The Bush administration estimates that about 3 million Medicare beneficiaries will hit the doughnut hole, fewer than the 7 million often cited by critics. Mark McClellan, the administration's point man on Medicare, says the 7 million figure is outdated.
Under the standard Medicare plan, the government subsidizes the drug costs for seniors and the disabled.
But after costs reach $2,250, the subsidy stops until a beneficiary has paid $3,600 of his or her own money.

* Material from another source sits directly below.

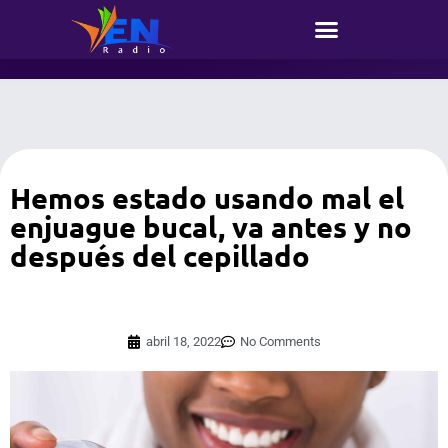
Hemos estado usando mal el
enjuague bucal, va antes y no
después del cepillado
abril 18, 2022
No Comments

Then, the government will start picking up 95 percent of each purchase.
But beneficiaries go back to square one with each new year, and could face the doughnut hole repeatedly over the ensuing years.
And beneficiaries must pay the monthly premium even while they are in the doughnut hole.
Those qualifying for a low-income subsidy are not included in the Democrats' estimate of those facing hardship, nor are those who enrolled in Medicare Advantages programs, which work like an HMO.
McClellan, administrator of the Centers for Medicare and Medicaid Services, emphasized that beneficiaries who fall into the gap got a lot of government assistance beforehand.
``If you reach the doughnut hole, you've already gotten $1,500 or more worth of help with your drug costs," McClellan said.
According to the Democrats, it would cost $458 a year on average to switch to a plan that had full coverage. But that figure varies from state to state.